In 2015, then home secretary Theresa May outlined proposals for the Immigration Bill which aimed to use schools to advance the government’s agenda of creating a “hostile environment” for undocumented migrants. These proposals included checking passports in schools and de-prioritising school places for children with undocumented parents. Following opposition from then education secretary Nicky Morgan, a compromise was struck, with the DfE agreeing to collect nationality, country of birth and expanded language data through schools, ostensibly “to improve [the DfE’s] understanding of the scale and impact of pupil migration on the education sector.”

The government’s real motives, however, were far more insidious. In October 2016, Freedom of Information requests revealed that despite protests to the contrary, the DfE was sharing data collected through the school census with the Home Office for immigration enforcement purposes. Since July 2015, up to 1,500 families a month have been targeted for deportation using children’s school records, with individuals’ details being passed to the Home Office. Country of birth and nationality data was going to be handed over too, but the government was forced to remove it from the data sharing programme after a public outcry last October.

The collection of this new data is part of a government attempt to ascertain children’s immigration status through the back door. While they still maintain that nationality data collected through the school census will not be shared with third parties, there is nothing to stop them using this data for border enforcement in the future, or as justification for new policies restricting migrant children’s access to education.

2. Data collection could compromise migrant children’s safety and education.

In the aftermath of the EU referendum, hate crimes in the UK rose by 41%. In this context, collecting and sharing pupils’ country of birth and nationality data serves to further stigmatise migrant children through racial profiling, particularly when schools collect data in discriminatory ways due to poor guidance: demanding passports in error, ascribing ethnicity, or targeting non-white children. Such policies foster a dog-whistle racism that uses children as soft targets for the enforcement of racist immigration policy, and could even lead to parents removing children from school for fear their immigration status will put them and their families at risk of deportation.
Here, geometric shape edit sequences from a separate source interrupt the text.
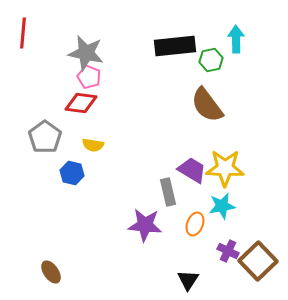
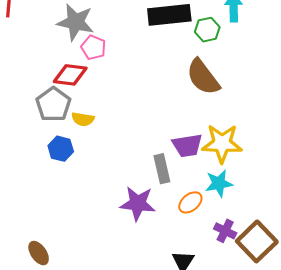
pink pentagon: (89, 77) -> (93, 47), moved
gray pentagon: (45, 137) -> (53, 104), moved
purple trapezoid: (192, 170) -> (187, 146), turned 140
orange ellipse: (195, 224) -> (190, 202), turned 30

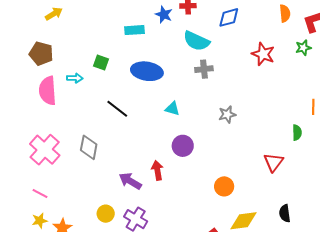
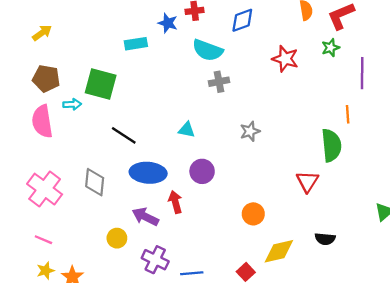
brown pentagon: (41, 54) -> (46, 78), moved
green square: (101, 62) -> (101, 84), size x1.8
blue ellipse: (147, 71) -> (148, 173), moved
green semicircle: (297, 133) -> (331, 145), size x1.8
black semicircle: (285, 213) -> (325, 239), turned -72
yellow circle: (106, 214) -> (117, 238), moved

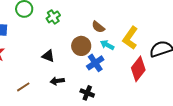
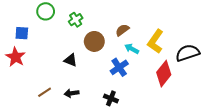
brown semicircle: (98, 27) -> (122, 30), turned 104
brown circle: (81, 46) -> (94, 41), moved
black arrow: (57, 81) -> (72, 93), moved

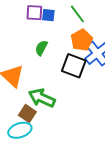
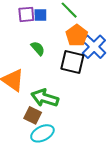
green semicircle: (41, 48) -> (38, 48), turned 119
cyan ellipse: (20, 130) -> (42, 133), moved

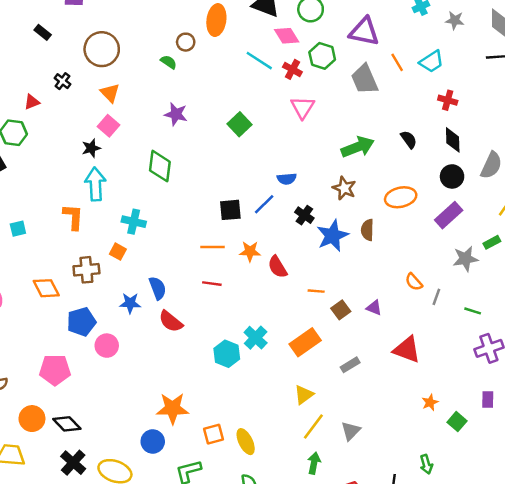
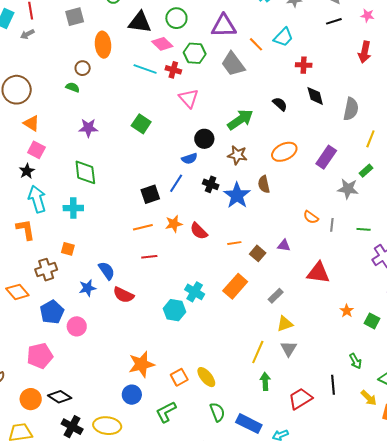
black circle: (452, 176) -> (204, 139), moved
cyan cross: (134, 222) -> (73, 208), moved
gray star: (465, 259) -> (348, 189), turned 30
yellow triangle: (304, 395) -> (285, 324), moved, turned 30

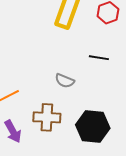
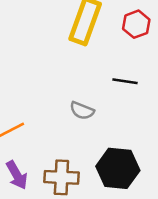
brown cross: (47, 117) -> (61, 177), moved

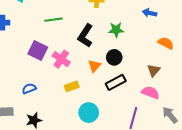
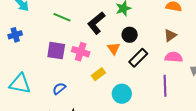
green line: (54, 20) -> (62, 17), turned 48
black L-shape: (85, 36) -> (96, 23), turned 35
brown triangle: (154, 70) -> (170, 35), turned 32

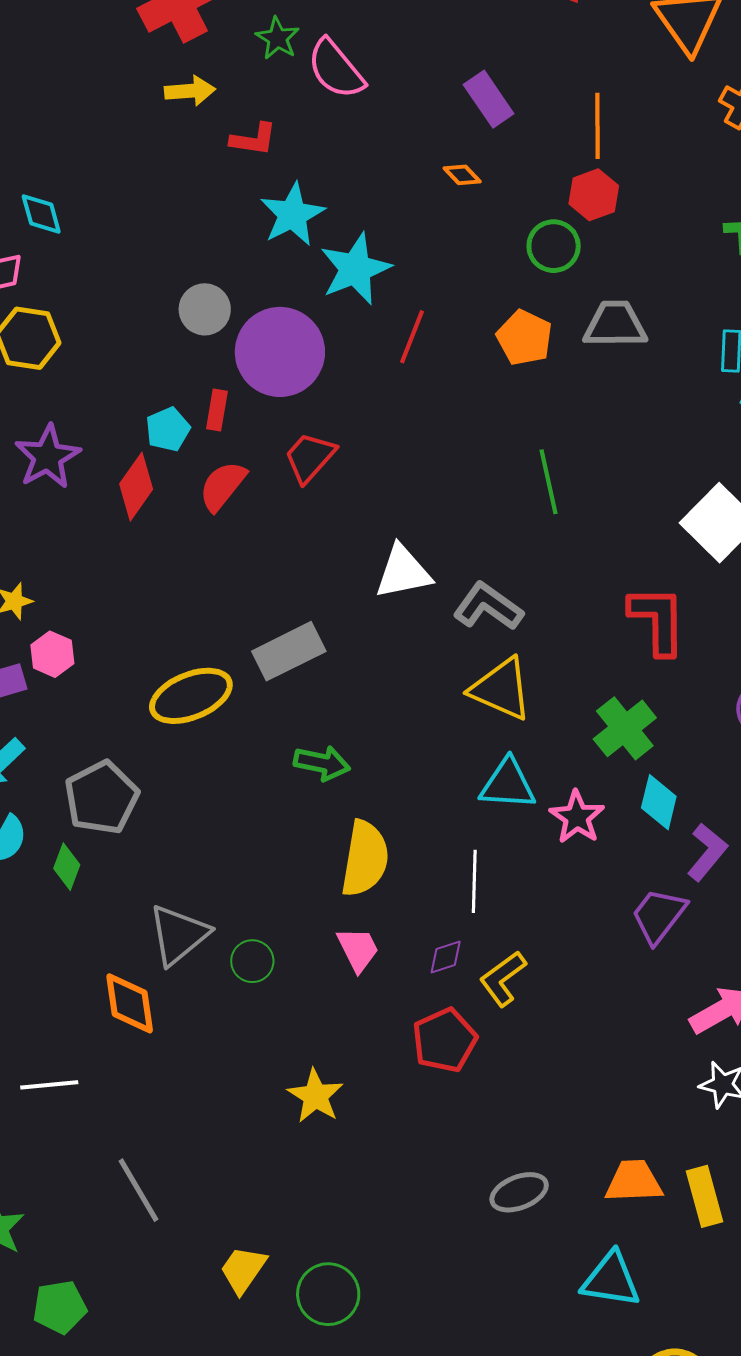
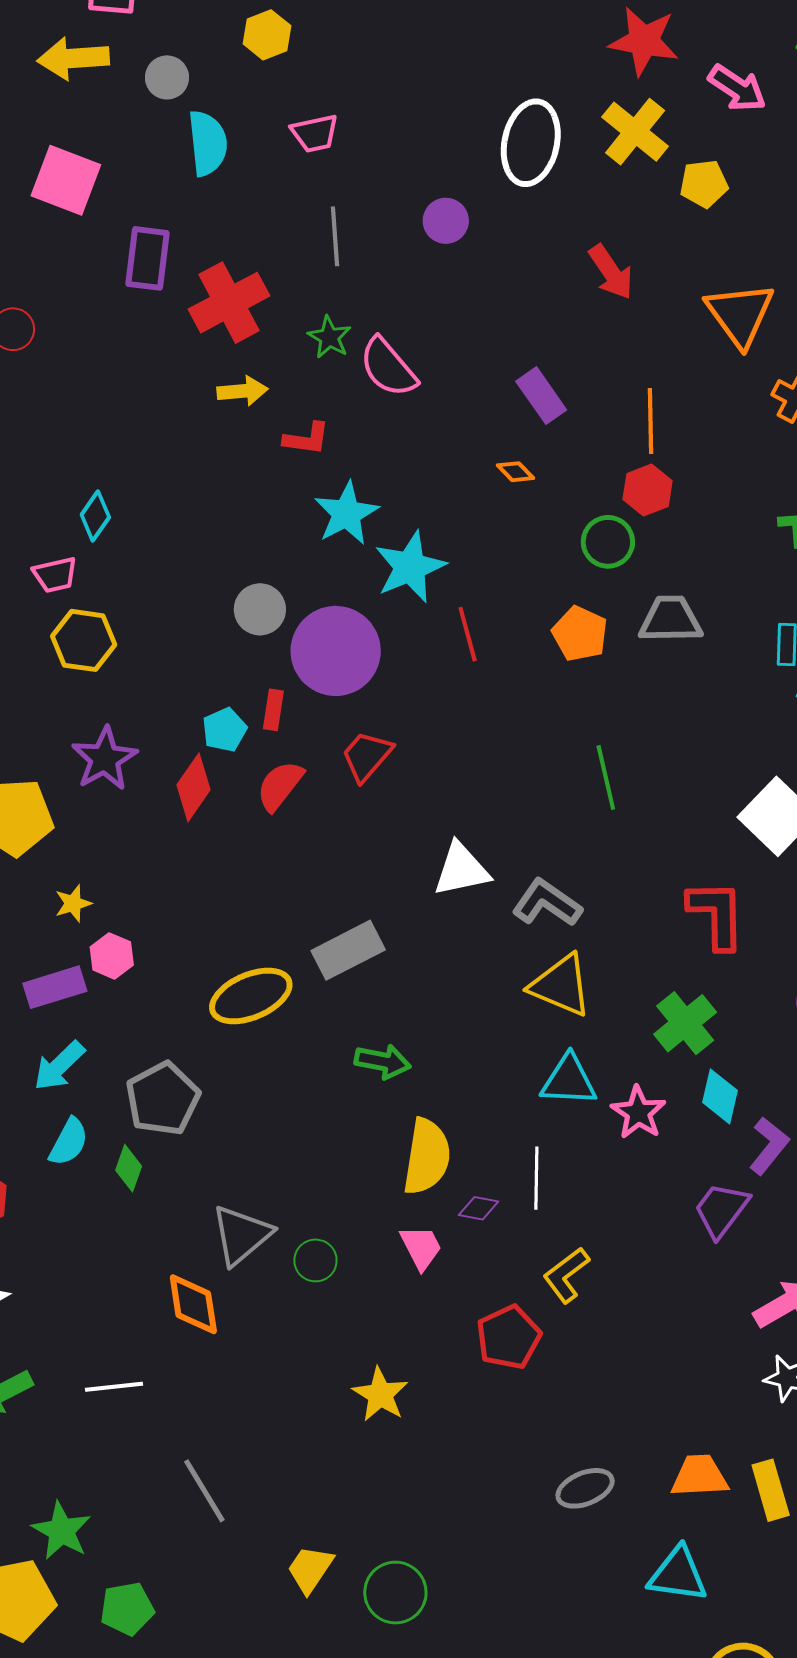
cyan diamond: (41, 214) -> (95, 516), turned 51
red line: (412, 337) -> (468, 634), turned -36
purple diamond: (446, 957) -> (479, 1208), moved, turned 30

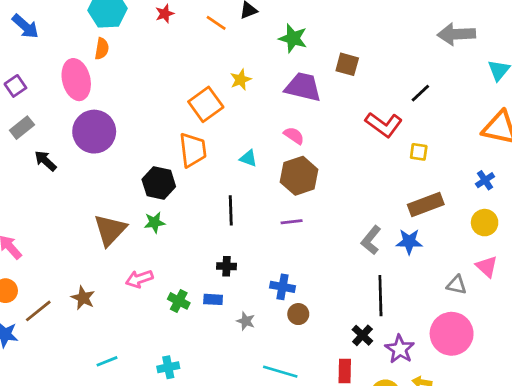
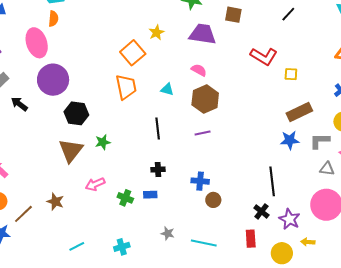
black line: (420, 93) -> (288, 14), moved
black hexagon: (159, 183) -> (76, 113), moved
gray L-shape: (371, 240) -> (320, 141), moved, turned 55
gray star: (246, 321) -> (168, 233), moved

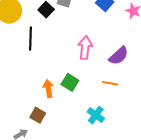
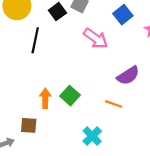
pink arrow: (85, 48) -> (96, 38), moved, turned 110
brown square: (38, 115) -> (29, 125), turned -35

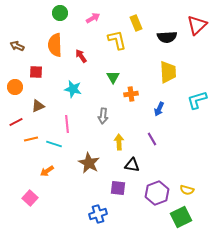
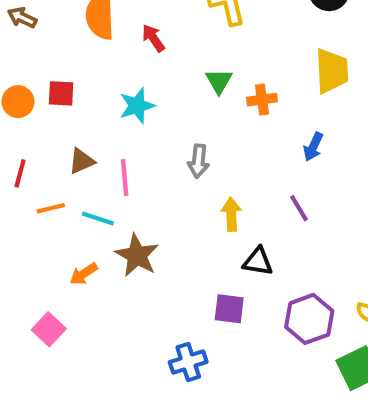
red square: (36, 72) -> (61, 93), moved
cyan star: (73, 89) -> (137, 106), turned -30
orange cross: (131, 94) -> (262, 100), moved
brown triangle: (38, 106) -> (82, 161), moved
red line: (16, 122) -> (20, 173), turned -48
brown star: (89, 163) -> (137, 255), moved

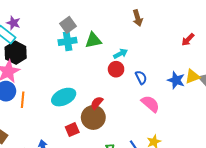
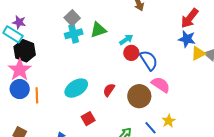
red arrow: (188, 40) -> (190, 18), size x1.5
red circle: (116, 69) -> (131, 53), moved
blue semicircle: (141, 77) -> (149, 60), size x1.5
blue star: (176, 80) -> (187, 39), moved
brown circle: (93, 117) -> (139, 96), moved

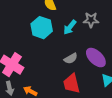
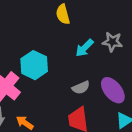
cyan hexagon: (42, 28) -> (34, 65), moved

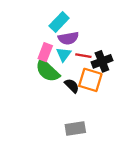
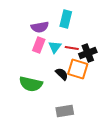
cyan rectangle: (59, 22) -> (66, 19), moved, turned -30
purple semicircle: (68, 38) -> (40, 27), moved
green semicircle: (47, 71) -> (31, 84), moved, turned -30

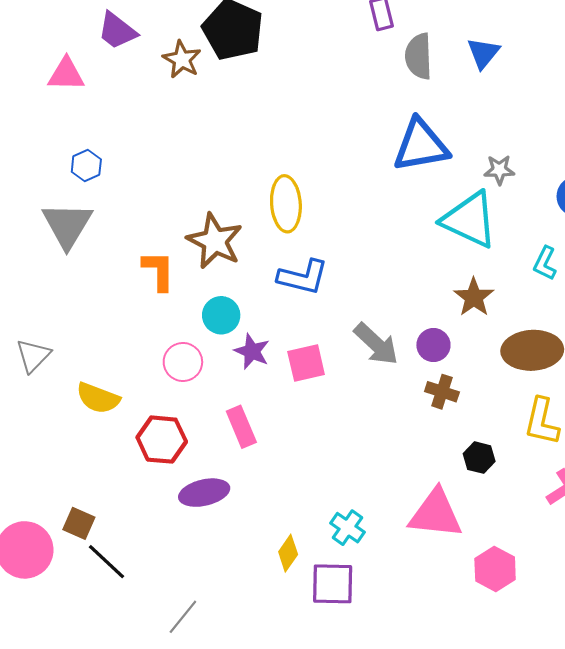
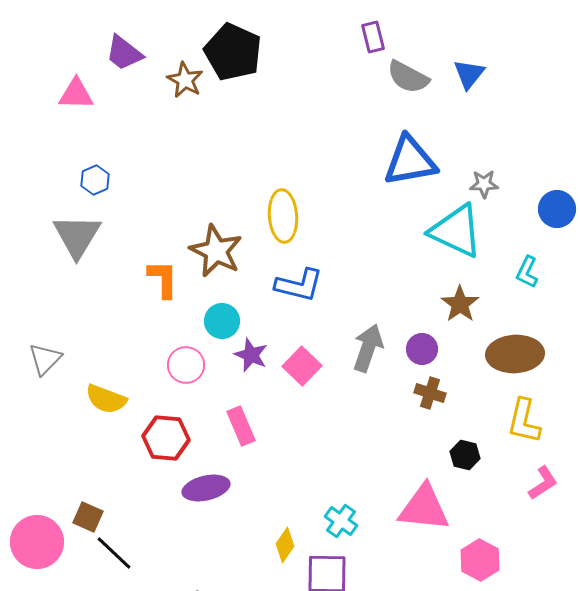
gray semicircle: (419, 56) -> (408, 77), turned -60
gray arrow: (376, 344) -> (368, 348), turned -114
pink square: (306, 363) -> (302, 366), turned -33

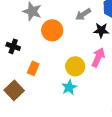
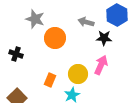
gray arrow: (83, 14) -> (86, 22), turned 49
orange rectangle: (33, 68) -> (50, 80), moved

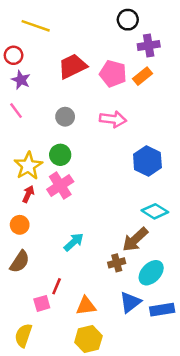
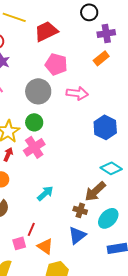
red trapezoid: (72, 66) -> (46, 31), moved
pink pentagon: (113, 74) -> (56, 64), moved
gray circle: (65, 117) -> (38, 91), size x1.6
brown cross: (117, 263) -> (80, 210), turned 32
blue triangle: (130, 302) -> (77, 235), moved
orange triangle: (86, 306) -> (45, 246), moved, turned 42

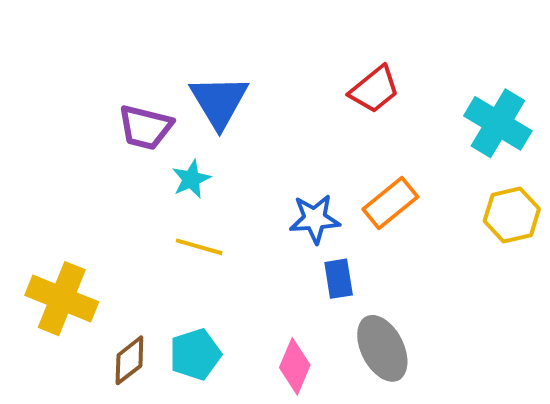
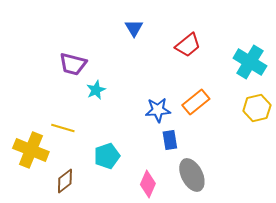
blue triangle: (219, 101) -> (134, 28), moved, size x0.6
yellow line: (199, 247) -> (63, 128), moved
cyan pentagon: (195, 354) -> (107, 156), moved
As Lord Storey stated in a successful motion of regret against the government’s policy to draw up a foreign children database through the DfE last year: “I am afraid that this proposal has all the hallmarks of racism […] Children are children, and to use their personal information for immigration enforcement is disingenuous, irresponsible, and not the hallmark of a tolerant, open and caring society.”

3. Data submission is not obligatory.

Schools have a legal responsibility to inform pupils and parents what’s done with personal data they collect, retain, or give to third parties. Not only have many schools failed to meet this obligation – in part due to poor initial guidance from the DfE (now updated) – they have also failed to inform parents that submitting their child’s country and birth and nationality data isn’t compulsory, and that data already submitted can be retracted. Withdrawing nationality and country of birth data has no impact on school funding, and is the right of every parent and pupil in the UK.

If enough people opt out of the school census in May, the data becomes unusable. The deadline for retracting children’s data from the 2016/17 school census is 18 May. If you’re a parent, you can download a template document to hand into your child’s school to opt out of the school census. If you’re a teacher, inform parents and pupils of their right to retract data already submitted.

No child is illegal, and as the National Union of Teachers and even the outgoing head of Ofsted have argued, schools should not be used for immigration enforcement. The right of every child to a free and safe education must be upheld, and borders in schools resisted. Retract your child’s nationality data from the national school census by 18 May.